Wang contends that investors have been incorrectly attributing the bear market to factors like selling by major market makers such as Jane Street, quantum computing risks, or a sell-off in software stocks. He emphasizes that these explanations are often based on correlation, not proven causality. Since Bitcoin is not a cash-generating asset, its valuation isn't tied to classical financial models, making its price movements more susceptible to the herd mentality inherent in technical analysis.
Echoing this view, an analysis of the recent sell-off suggests it was a forced, disorderly event characteristic of capitulation, not a smooth, coordinated dump by a single entity. The decline began with a period of distribution marked by lower highs well before February's sharp drop. The steep sell-off in February, accompanied by heavy volume and volatility, aligns with patterns of liquidation cascades and margin calls rather than manipulation.

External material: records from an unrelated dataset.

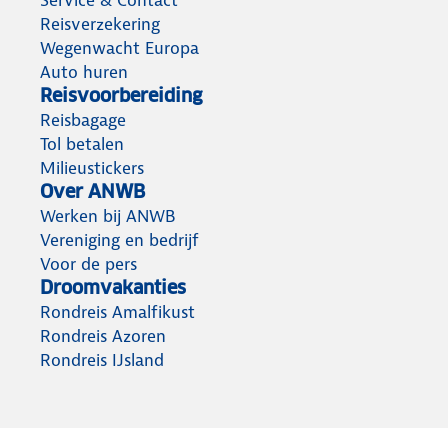
Reisverzekering
Wegenwacht Europa
Auto huren
Reisvoorbereiding
Reisbagage
Tol betalen
Milieustickers
Over ANWB
Werken bij ANWB
Vereniging en bedrijf
Voor de pers
Droomvakanties
Rondreis Amalfikust
Rondreis Azoren
Rondreis IJsland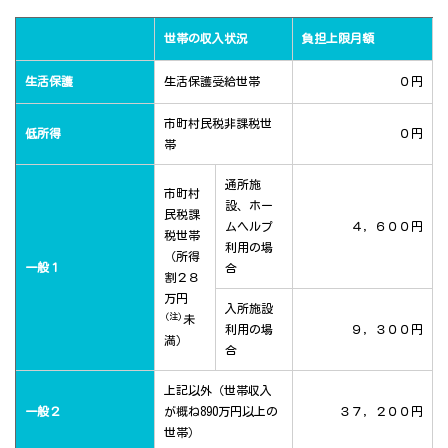
世帯の収入状況
負担上限月額
生活保護
生活保護受給世帯
０円
市町村民税非課税世
低所得
０円
帯
通所施
市町村
設、ホー
民税課
ムヘルプ
４，６００円
税世帯
利用の場
（所得
一般１
合
割２８
万円
入所施設
(注)
未
利用の場
９，３００円
満）
合
上記以外（世帯収入
一般２
が概ね890万円以上の
３７，２００円
世帯）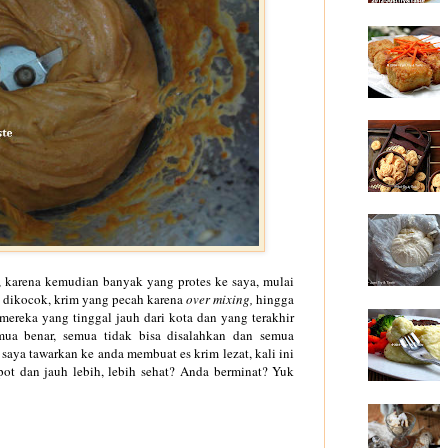
tu, karena kemudian banyak yang protes ke saya, mulai
 dikocok, krim yang pecah karena
over mixing,
hingga
 mereka yang tinggal jauh dari kota dan yang terakhir
mua benar, semua tidak bisa disalahkan dan semua
saya tawarkan ke anda membuat es krim lezat, kali ini
epot dan jauh lebih, lebih sehat? Anda berminat? Yuk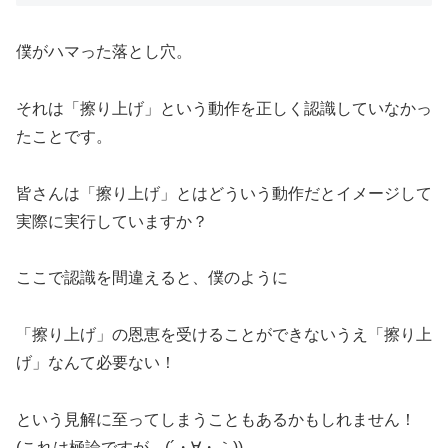
僕がハマった落とし穴。
それは「擦り上げ」という動作を正しく認識していなかっ
たことです。
皆さんは「擦り上げ」とはどういう動作だとイメージして
実際に実行していますか？
ここで認識を間違えると、僕のように
「擦り上げ」の恩恵を受けることができないうえ「擦り上
げ」なんて必要ない！
という見解に至ってしまうこともあるかもしれません！
(これは極論ですが…(´・∀・｀))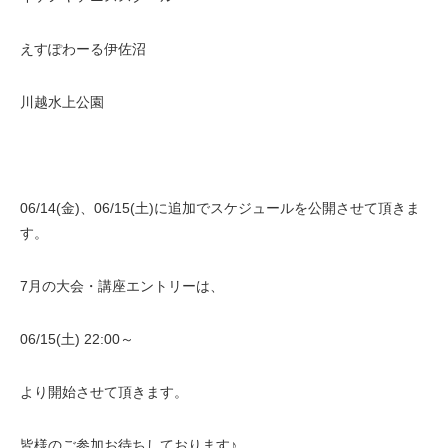
えすぽわーる伊佐沼
川越水上公園
06/14(金)、06/15(土)に追加でスケジュールを公開させて頂きま
す。
7月の大会・講座エントリーは、
06/15(土) 22:00～
より開始させて頂きます。
皆様のご参加お待ちしております♪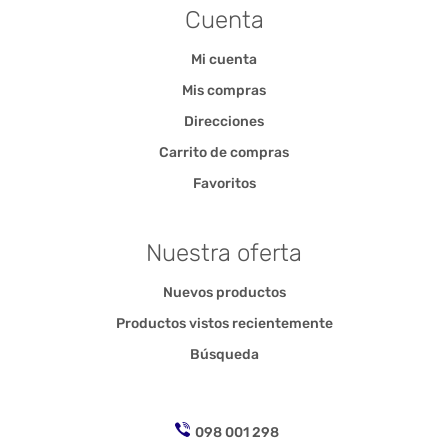
Cuenta
Mi cuenta
Mis compras
Direcciones
Carrito de compras
Favoritos
Nuestra oferta
Nuevos productos
Productos vistos recientemente
Búsqueda
098 001 298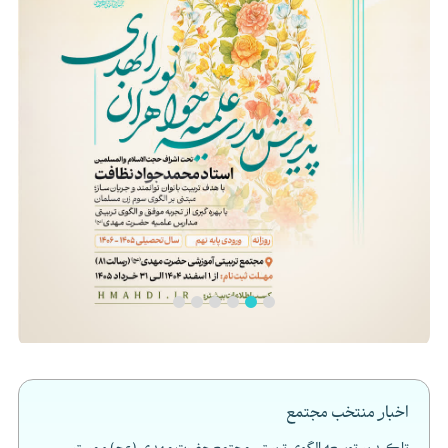
اخبار منتخب مجتمع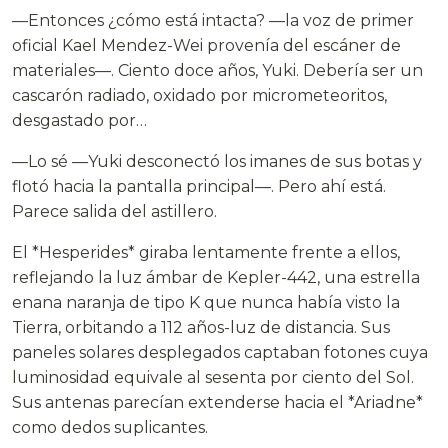
—Entonces ¿cómo está intacta? —la voz de primer
oficial Kael Mendez-Wei provenía del escáner de
materiales—. Ciento doce años, Yuki. Debería ser un
cascarón radiado, oxidado por micrometeoritos,
desgastado por…
—Lo sé —Yuki desconectó los imanes de sus botas y
flotó hacia la pantalla principal—. Pero ahí está.
Parece salida del astillero.
El *Hesperides* giraba lentamente frente a ellos,
reflejando la luz ámbar de Kepler-442, una estrella
enana naranja de tipo K que nunca había visto la
Tierra, orbitando a 112 años-luz de distancia. Sus
paneles solares desplegados captaban fotones cuya
luminosidad equivale al sesenta por ciento del Sol.
Sus antenas parecían extenderse hacia el *Ariadne*
como dedos suplicantes.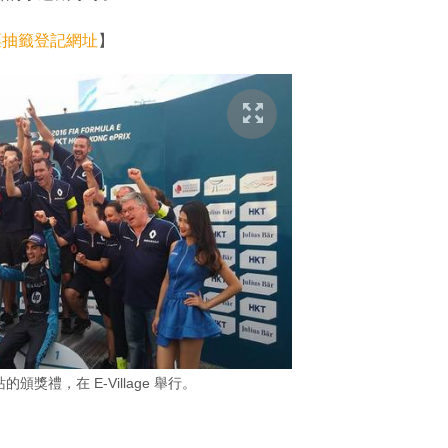
費門票抽籤登記網址
】
港站的頒獎禮，在 E-Village 舉行。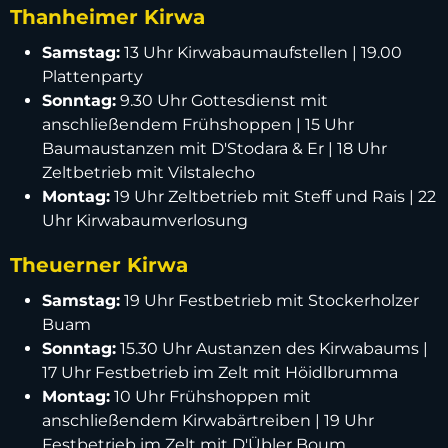
Thanheimer Kirwa
Samstag:
13 Uhr Kirwabaumaufstellen | 19.00
Plattenparty
Sonntag:
9.30 Uhr Gottesdienst mit
anschließendem Frühshoppen | 15 Uhr
Baumaustanzen mit D'Stodara & Er | 18 Uhr
Zeltbetrieb mit Vilstalecho
Montag:
19 Uhr Zeltbetrieb mit Steff und Rais | 22
Uhr Kirwabaumverlosung
Theuerner Kirwa
Samstag:
19 Uhr Festbetrieb mit Stockerholzer
Buam
Sonntag:
15.30 Uhr Austanzen des Kirwabaums |
17 Uhr Festbetrieb im Zelt mit Höidlbrumma
Montag:
10 Uhr Frühshoppen mit
anschließendem Kirwabärtreiben | 19 Uhr
Festbetrieb im Zelt mit D'Übler Boum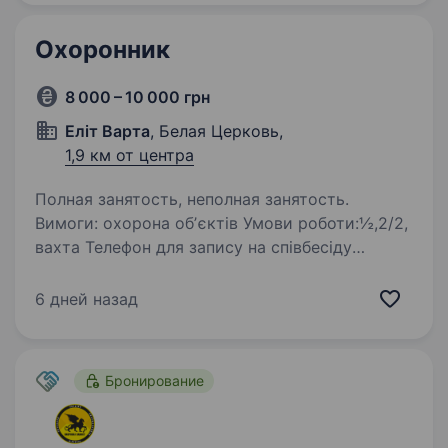
Охоронник
8 000 – 10 000 грн
Еліт Варта
, Белая Церковь,
1,9 км от центра
Полная занятость, неполная занятость.
Вимоги: охорона обʼєктів Умови роботи:½,2/2,
вахта Телефон для запису на співбесіду
0963759841 Сергій Петрович
6 дней назад
Бронирование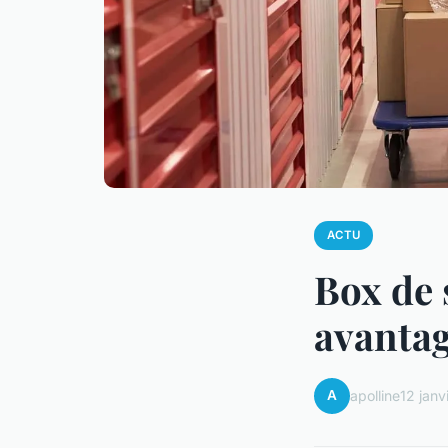
ACTU
Box de 
avantag
A
apolline
12 janv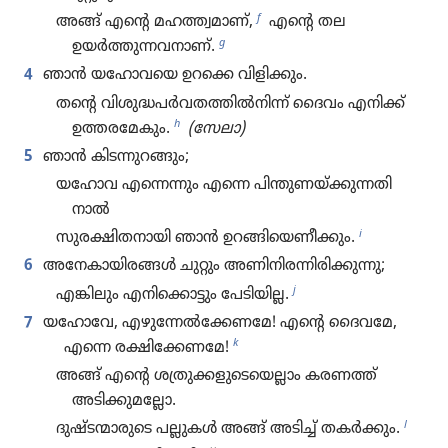
f
അങ്ങ്‌ എന്റെ മഹത്ത്വ​മാണ്‌,
എന്റെ തല
g
ഉയർത്തു​ന്ന​വ​നാണ്‌.
4
ഞാൻ യഹോ​വയെ ഉറക്കെ വിളി​ക്കും.
തന്റെ വിശു​ദ്ധ​പർവ​ത​ത്തിൽനിന്ന്‌ ദൈവം എനിക്ക്‌
h
ഉത്തര​മേ​കും.
(സേലാ)
5
ഞാൻ കിടന്നു​റ​ങ്ങും;
യഹോവ എന്നെന്നും എന്നെ പിന്തു​ണ​യ്‌ക്കു​ന്ന​തി​
നാൽ
i
സുരക്ഷി​ത​നാ​യി ഞാൻ ഉറങ്ങി​യെ​ണീ​ക്കും.
6
അനേകായിരങ്ങൾ ചുറ്റും അണിനി​ര​ന്നി​രി​ക്കു​ന്നു;
j
എങ്കിലും എനി​ക്കൊ​ട്ടും പേടി​യില്ല.
7
യഹോവേ, എഴു​ന്നേൽക്കേ​ണമേ! എന്റെ ദൈവമേ,
k
എന്നെ രക്ഷി​ക്കേ​ണമേ!
അങ്ങ്‌ എന്റെ ശത്രു​ക്ക​ളു​ടെ​യെ​ല്ലാം കരണത്ത്‌
അടിക്കു​മ​ല്ലോ.
l
ദുഷ്ടന്മാ​രു​ടെ പല്ലുകൾ അങ്ങ്‌ അടിച്ച്‌ തകർക്കും.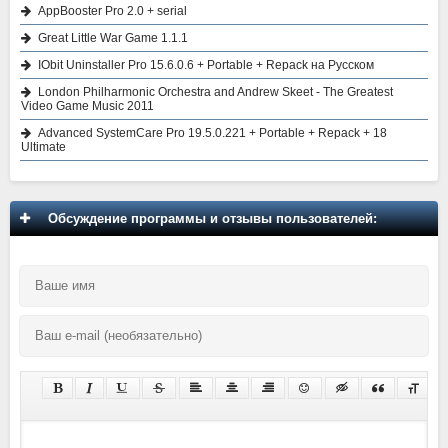
AppBooster Pro 2.0 + serial
Great Little War Game 1.1.1
IObit Uninstaller Pro 15.6.0.6 + Portable + Repack на Русском
London Philharmonic Orchestra and Andrew Skeet - The Greatest
Video Game Music 2011
Advanced SystemCare Pro 19.5.0.221 + Portable + Repack + 18
Ultimate
Обсуждение программы и отзывы пользователей: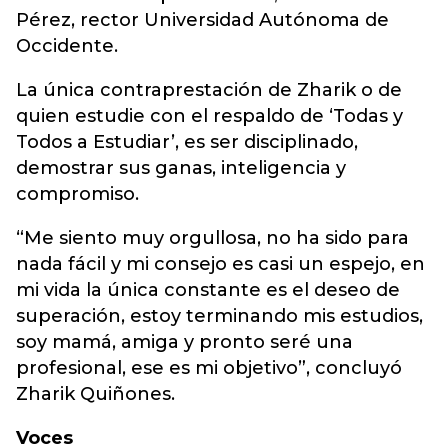
Pérez, rector Universidad Autónoma de
Occidente.
La única contraprestación de Zharik o de
quien estudie con el respaldo de ‘Todas y
Todos a Estudiar’, es ser disciplinado,
demostrar sus ganas, inteligencia y
compromiso.
“Me siento muy orgullosa, no ha sido para
nada fácil y mi consejo es casi un espejo, en
mi vida la única constante es el deseo de
superación, estoy terminando mis estudios,
soy mamá, amiga y pronto seré una
profesional, ese es mi objetivo”, concluyó
Zharik Quiñones.
Voces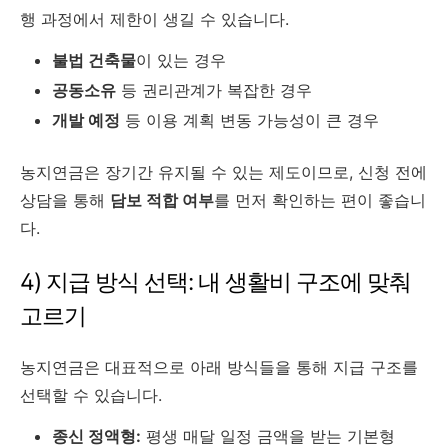
행 과정에서 제한이 생길 수 있습니다.
불법 건축물
이 있는 경우
공동소유
등 권리관계가 복잡한 경우
개발 예정
등 이용 계획 변동 가능성이 큰 경우
농지연금은 장기간 유지될 수 있는 제도이므로, 신청 전에
상담을 통해
담보 적합 여부
를 먼저 확인하는 편이 좋습니
다.
4) 지급 방식 선택: 내 생활비 구조에 맞춰
고르기
농지연금은 대표적으로 아래 방식들을 통해 지급 구조를
선택할 수 있습니다.
종신 정액형:
평생 매달 일정 금액을 받는 기본형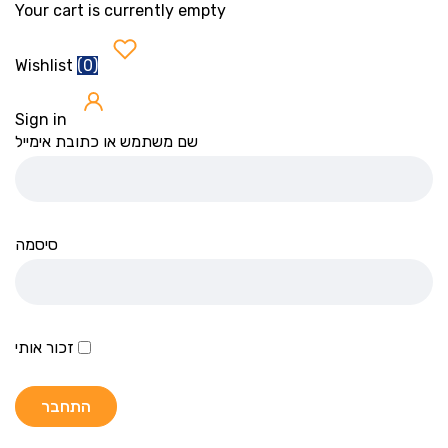
Your cart is currently empty
(
0
)
Wishlist
Sign in
שם משתמש או כתובת אימייל
סיסמה
זכור אותי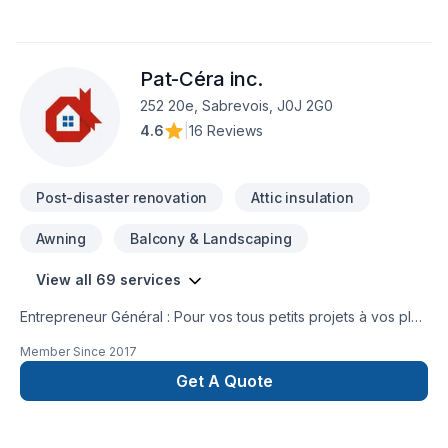
Pat-Céra inc.
252 20e, Sabrevois, J0J 2G0
4.6
|
16 Reviews
Post-disaster renovation
Attic insulation
Awning
Balcony & Landscaping
View all 69 services
Entrepreneur Général : Pour vos tous petits projets à vos plus
gros projets nous nous serons en mesure de s’adaptez afin
Member Since
2017
de réalisez vos travaux tout en restant à votre
écoute. Service personnalisé !
Get A Quote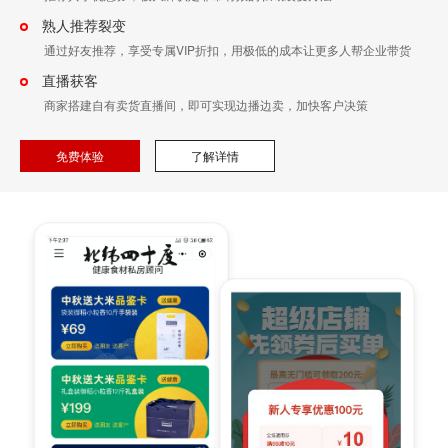
熟人推荐裂变
通过好友推荐，享受专属VIP折扣，用极低的成本让更多人帮企业带货
直播获客
商家搭建自有卖货直播间，即可实现边播边卖，加快客户决策
免费体验
了解详情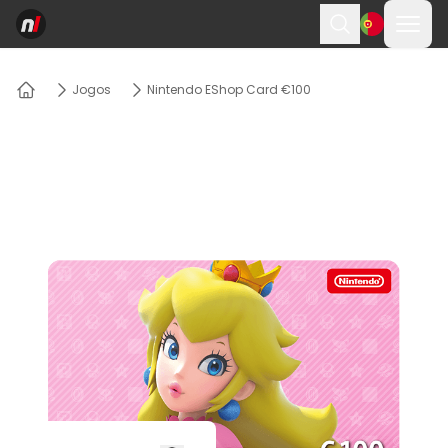
Abri
Procurar
Jogos
Nintendo EShop Card €100
Lar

Matt Hougan, Chief Investment Officer at Bitwise Invest, supports this assessment, stating the drawdown is a result of investors selling for various reasons, including cycle timing and macro uncertainty. The current ~45% peak-to-trough decline fits within the historical context of mid-cycle resets. With recent price stabilization indicating selling pressure may be subsiding, the focus is shifting from assigning blame to identifying where the market finds its next footing.